# dumb statistics question regarding analyzing polls

Need some statistics refresher…

Caveat: I don’t want to bring in discussion of the merits of specific polls or lack thereof, methodologies, flawed sampling, or any discussion about the 2008 election, etc.

With the various polls, you usually have a given sample size, the percentages of who gave what answer, and a margin of error usually represented as a 95% confidence interval. Of course, there is weighting and adjusting involved, but I ignore those for the purposes of this question.

My questions are:

1. http://en.wikipedia.org/wiki/Margin_of_error suggests that a margin of error is normally distributed; e.g., it is not a flat probability line where the “actual data” is just as likely to be on the edge of the MOE as it is in the middle. Is it a safe assumption to make that a poll that is representative of the population has a MOE that looks like a Gaussian curve, and does a cite for the answer exist?

2. Does any formalized way exist to analyze the movements in polls, whether one poll or multiple? E.g., let’s say 4 polls taken over the same period of time show movement of 1 point over their respective previous poll. Is there a way to determine the probability that the movement is significant in one poll, and can we show that probability that the movement is significant increases when combining multiple polls?

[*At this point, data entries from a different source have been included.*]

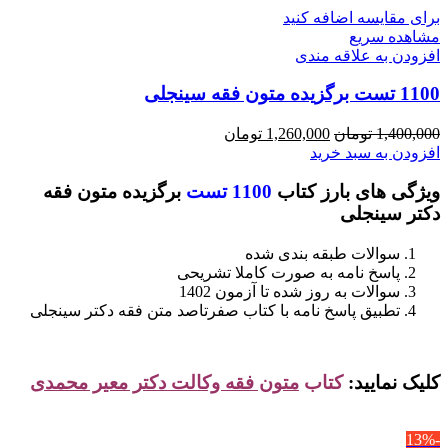
برای مقایسه اضافه کنید
مشاهده سریع
افزودن به علاقه مندی
1100 تست برگزیده متون فقه سینجلی
قیمت
قیمت
1,400,000
تومان
1,260,000
تومان
اصلی
فعلی
افزودن به سبد خرید
1,400,000 تومان
1,260,000 تومان
ویژگی های بارز کتاب
1100 تست
برگزیده متون فقه
بود.
است.
دکتر سینجلی
سوالات طبقه بندی شده
پاسخ نامه به صورت کاملا تشریحی
سوالات به روز شده تا آزمون 1402
تطبیق پاسخ نامه با کتاب صفرتاصد متن فقه دکتر سینجلی
کلیک نمایید:
کتاب
متون فقه وکالت دکتر معیر محمدی
-13%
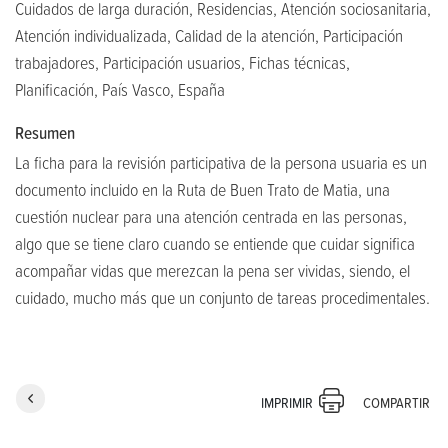
Cuidados de larga duración, Residencias, Atención sociosanitaria,
Atención individualizada, Calidad de la atención, Participación
trabajadores, Participación usuarios, Fichas técnicas,
Planificación, País Vasco, España
Resumen
La ficha para la revisión participativa de la persona usuaria es un
documento incluido en la Ruta de Buen Trato de Matia, una
cuestión nuclear para una atención centrada en las personas,
algo que se tiene claro cuando se entiende que cuidar significa
acompañar vidas que merezcan la pena ser vividas, siendo, el
cuidado, mucho más que un conjunto de tareas procedimentales.
COMPARTIR
IMPRIMIR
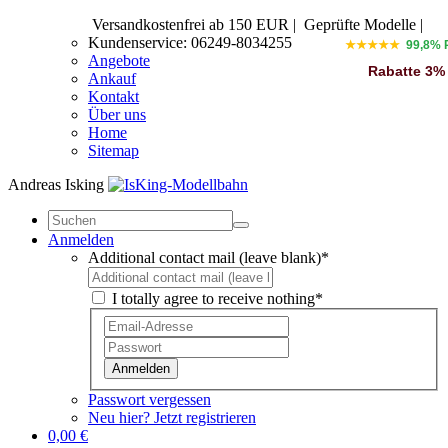
Versandkostenfrei ab 150 EUR
|
Geprüfte Modelle |
Kundenservice: 06249-8034255
★★★★★
99,8% 
Angebote
Rabatte 3%
Ankauf
Kontakt
Über uns
Home
Sitemap
Andreas Isking
Anmelden
Additional contact mail (leave blank)*
I totally agree to receive nothing*
Anmelden
Passwort vergessen
Neu hier? Jetzt registrieren
0,00 €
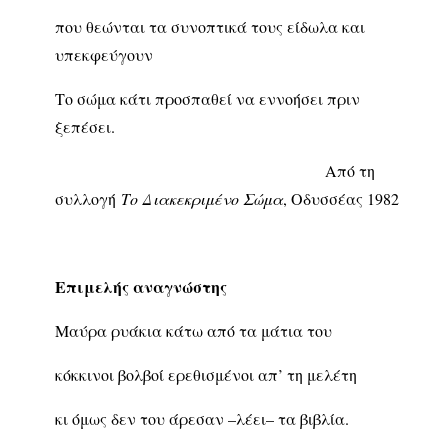
που θεώνται τα συνοπτικά τους είδωλα και
υπεκφεύγουν
Το σώμα κάτι προσπαθεί να εννοήσει πριν
ξεπέσει.
Από τη
συλλογή
Το Διακεκριμένο Σώμα
, Οδυσσέας 1982
Επιμελής αναγνώστης
Μαύρα ρυάκια κάτω από τα μάτια του
κόκκινοι βολβοί ερεθισμένοι απ’ τη μελέτη
κι όμως δεν του άρεσαν –λέει– τα βιβλία.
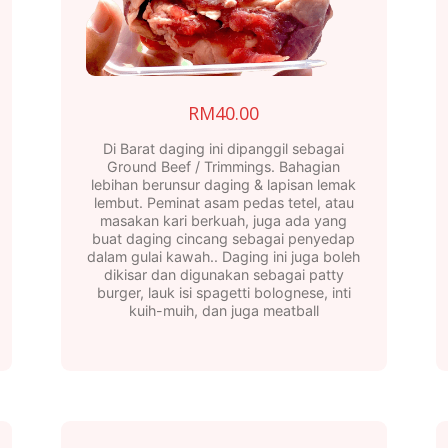
RM
40.00
Di Barat daging ini dipanggil sebagai
Ground Beef / Trimmings. Bahagian
lebihan berunsur daging & lapisan lemak
lembut. Peminat asam pedas tetel, atau
masakan kari berkuah, juga ada yang
buat daging cincang sebagai penyedap
dalam gulai kawah.. Daging ini juga boleh
dikisar dan digunakan sebagai patty
burger, lauk isi spagetti bolognese, inti
kuih-muih, dan juga meatball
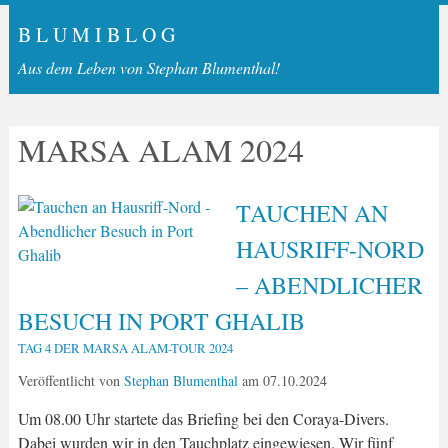
B L U M I B L O G
Aus dem Leben von Stephan Blumenthal!
MARSA ALAM 2024
TAUCHEN AN
HAUSRIFF-NORD
– ABENDLICHER
BESUCH IN PORT GHALIB
TAG 4 DER MARSA ALAM-TOUR 2024
Veröffentlicht von
Stephan Blumenthal
am
07.10.2024
Um 08.00 Uhr startete das Briefing bei den Coraya-Divers.
Dabei wurden wir in den Tauchplatz eingewiesen. Wir fünf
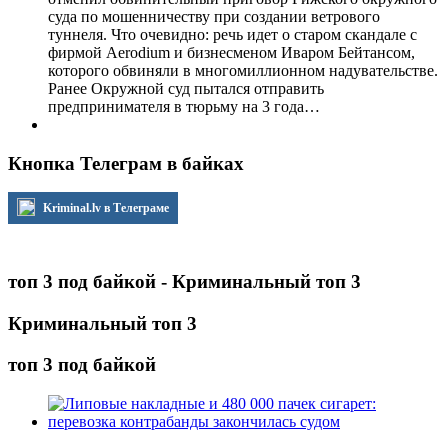
суда по мошенничеству при создании ветрового
туннеля. Что очевидно: речь идет о старом скандале с
фирмой Aerodium и бизнесменом Иваром Бейтансом,
которого обвиняли в многомиллионном надувательстве.
Ранее Окружной суд пытался отправить
предпринимателя в тюрьму на 3 года…
Кнопка Телеграм в байках
Kriminal.lv в Телеграме
топ 3 под байкой - Криминальный топ 3
Криминальный топ 3
топ 3 под байкой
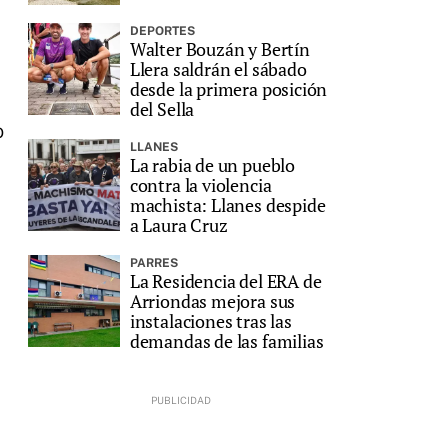
DEPORTES
Walter Bouzán y Bertín
Llera saldrán el sábado
desde la primera posición
del Sella
o
LLANES
La rabia de un pueblo
contra la violencia
machista: Llanes despide
a Laura Cruz
PARRES
La Residencia del ERA de
Arriondas mejora sus
instalaciones tras las
demandas de las familias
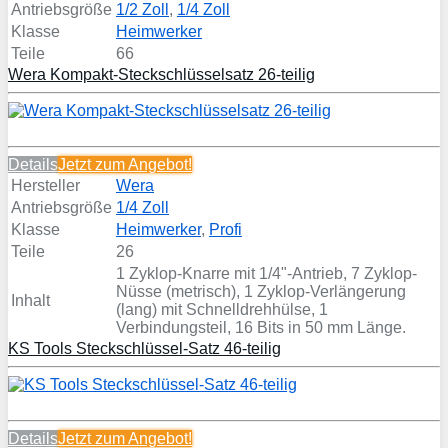
Antriebsgröße
1/2 Zoll
,
1/4 Zoll
Klasse
Heimwerker
Teile
66
Wera Kompakt-Steckschlüsselsatz 26-teilig
Details
Jetzt zum
Angebot!
Hersteller
Wera
Antriebsgröße
1/4 Zoll
Klasse
Heimwerker
,
Profi
Teile
26
1 Zyklop-Knarre mit 1/4"-Antrieb, 7 Zyklop-
Nüsse (metrisch), 1 Zyklop-Verlängerung
Inhalt
(lang) mit Schnelldrehhülse, 1
Verbindungsteil, 16 Bits in 50 mm Länge.
KS Tools Steckschlüssel-Satz 46-teilig
Details
Jetzt zum
Angebot!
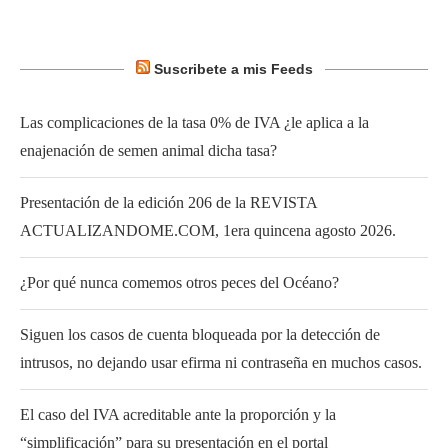
Suscribete a mis Feeds
Las complicaciones de la tasa 0% de IVA ¿le aplica a la
enajenación de semen animal dicha tasa?
Presentación de la edición 206 de la REVISTA
ACTUALIZANDOME.COM, 1era quincena agosto 2026.
¿Por qué nunca comemos otros peces del Océano?
Siguen los casos de cuenta bloqueada por la detección de
intrusos, no dejando usar efirma ni contraseña en muchos casos.
El caso del IVA acreditable ante la proporción y la
“simplificación” para su presentación en el portal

Here is an interview with Frank Newport, head of the Gallup Organization, about the reliability of political polls.

http://www.npr.org/templates/story/story.php?storyId=3930565

Whoah! You entitle your thread ‘dumb statistics question’ and then start talking about Gaussian distribution? What, in your opinion, would constitute a smart question?

I’m having a really hard time answering the first question but re: the second question I am under the impression that the type of analysis you’d need to analyze such data is called ‘time series analysis’. Unfortunately, all I know about time series analysis is the type of data you can analyze with it, and nothing else.

ETA: actually, Time series analysis usually requires that data be collected for the *same *cases (respondents, in this case) for different points in time. This can be done with polls, but usually the samples in polls are independent, in which you’d be needing to do some sort of mean comparison in order to compare outcomes out of two differently timed polls.

ah-ha, thanks for the code words, I’ll look through time series analysis and see if I can’t derive a partial answer to #2. Doubt it’ll go to the point of combining multiple polls, though…

If you’re polling a large random sample each time, then you should have an accurate estimator of the population response each day, so you should be OK with sampling. Of course, you do have to be careful about actually getting a random sample.

OP, you should do some reading over at FiveThirtyEight if you haven’t already for a very statistical view of election forecasting.

I don’t believe that it is true that a margin of error is normally distributed. It is always assumed that the true population data could be at any point within the margins. I didn’t see where in that Wiki article the contrary is stated, although it was longer than I have time to read thoroughly. Could you point it out specifically?

Multiple polls by different organizations, using different questions, different methodology, different weighting, and different assumptions cannot be combined by any method to yield a reliable result.

Margin of error is distributed normally, i.e. Gaussian.

Right.

It is important to note that a normal distribution is used as a default assumption for ease of calculations, and that a non-normal MOE may not necessarily be the case, but trying to Google for conditions where a MOE wouldn’t be normally distributed, I couldn’t find any probable situations that didn’t preclude a representative population sampling. Hence my q #1.

That page reprints the Wiki page word for word. Neither Guassian nor normally appears on that page.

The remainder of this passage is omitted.